All of these steps could work together to reduce the GA accident rate which, as Wright notes, has been static for more than a decade. Moreover, the National Transportation Safety Board says that although the overall accident rate has held steady at around 6.8 per 100,000 flight hours, the components of that figure have changed dramatically during the past decade, adding that the fatal GA accident rate has risen 25% during that time period.
The Civil Air Patrol, the U.S. Air Force Auxiliary, operates the largest fleet of GA aircraft anywhere – some 550, overwhelmingly Cessna 172s and Cessna 182s – and flies them under demanding conditions, and yet posts accident rates consistently lower than the rest of the GA community. Its most recent reported rate is 4.04 incidents per 100,000 flight hours, well below NTSB’s recorded GA rate, and the organization credits formalized risk management processes for much of that success.

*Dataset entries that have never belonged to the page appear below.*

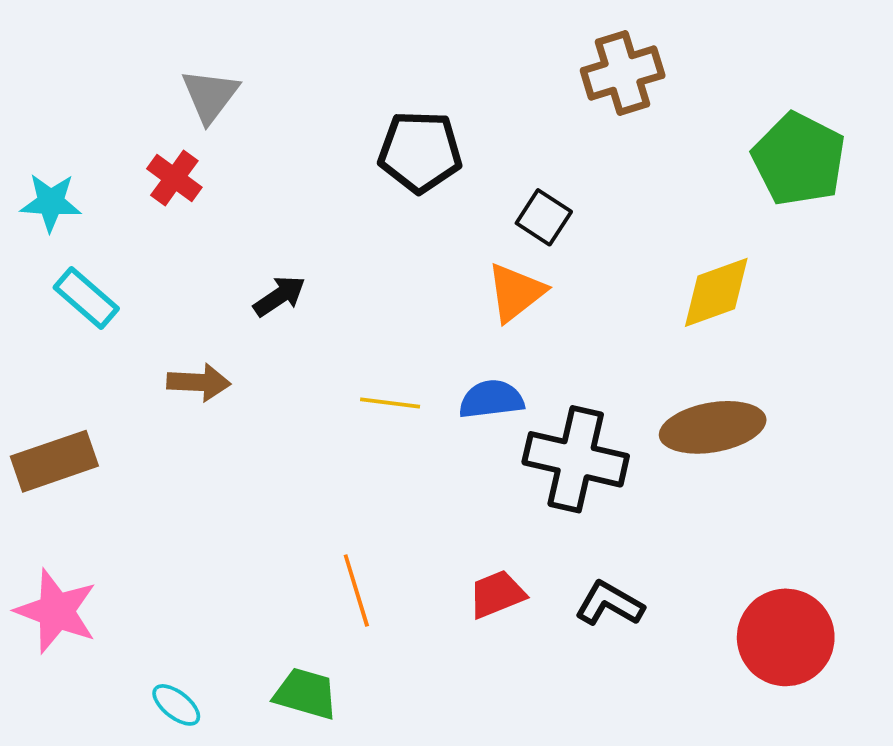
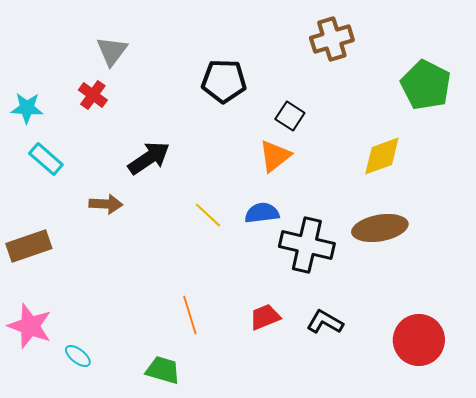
black arrow: (279, 296) -> (149, 158), size x1.5
yellow line: (390, 403) -> (208, 215), turned 36
cyan ellipse: (176, 705) -> (78, 356), moved

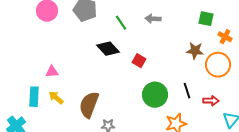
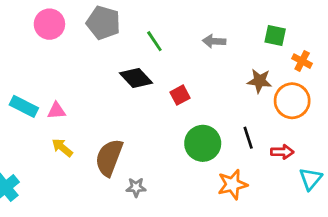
gray arrow: (153, 19) -> (214, 41), moved
red square: (139, 61) -> (180, 95), turned 32
cyan rectangle: (34, 97) -> (24, 106), moved, turned -66

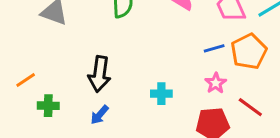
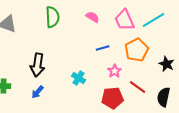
blue line: (214, 48) -> (103, 48), moved
cyan cross: (161, 94) -> (79, 78), turned 32

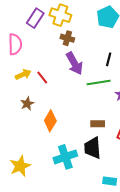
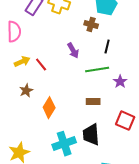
brown cross: (67, 38) -> (91, 25), moved
purple arrow: (74, 63) -> (73, 51), size x0.7
brown rectangle: (98, 124) -> (93, 102), moved

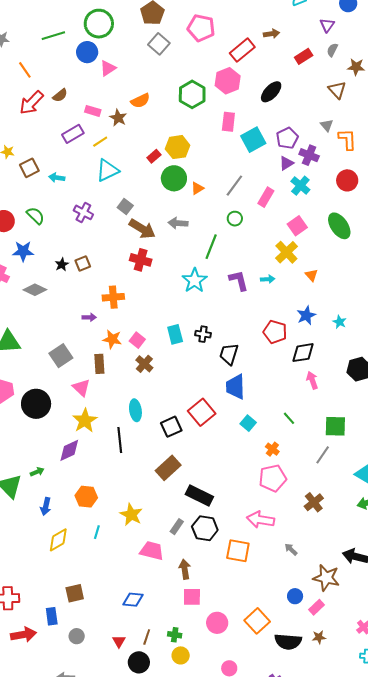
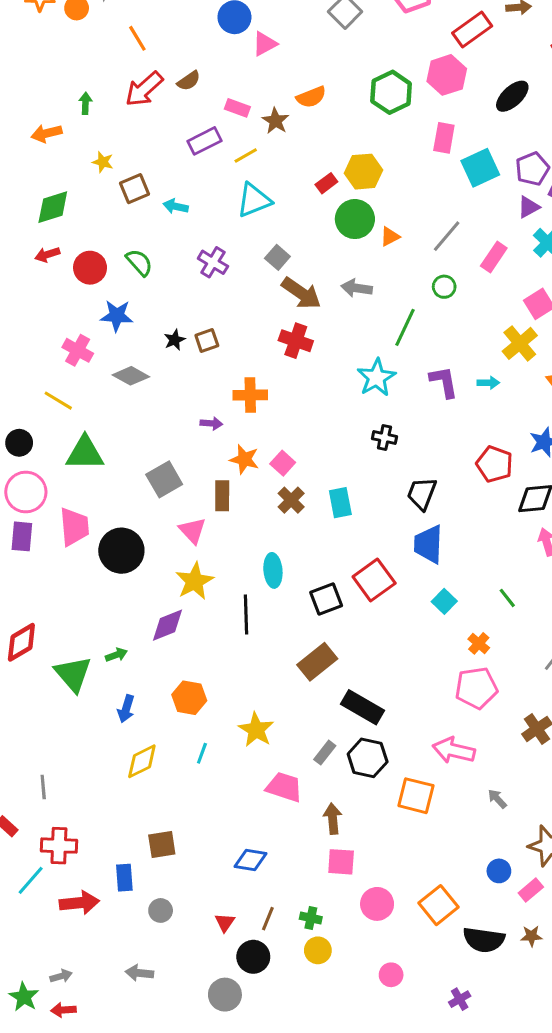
cyan rectangle: (175, 334) -> (340, 503), moved
black cross: (203, 334) -> (384, 438), moved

Apart from more rigorous training and currency standards – an annual, rather than biannual, checkride, performed at a standard almost identical to those pilots must meet to get their certificate – “to go fly, we have a flight-release procedure to go through,” explains Brig. Gen. Joe Vasquez, CAP’s national vice commander. A CAP pilot “has to call someone and go through the risk assessment with the Flight Release Officer,” who serves as “another set of eyes looking at every CAP flight” assessing risks before it is released.
In addition, CAP aircraft are maintained to a Part 135 standard, “even though we’re only doing Part 91 flights,” says Vasquez, and “we go a little above the general industry on … training standards” for existing pilots, particularly for aircraft equipped with advanced systems such as the Garmin G1000 glass cockpit.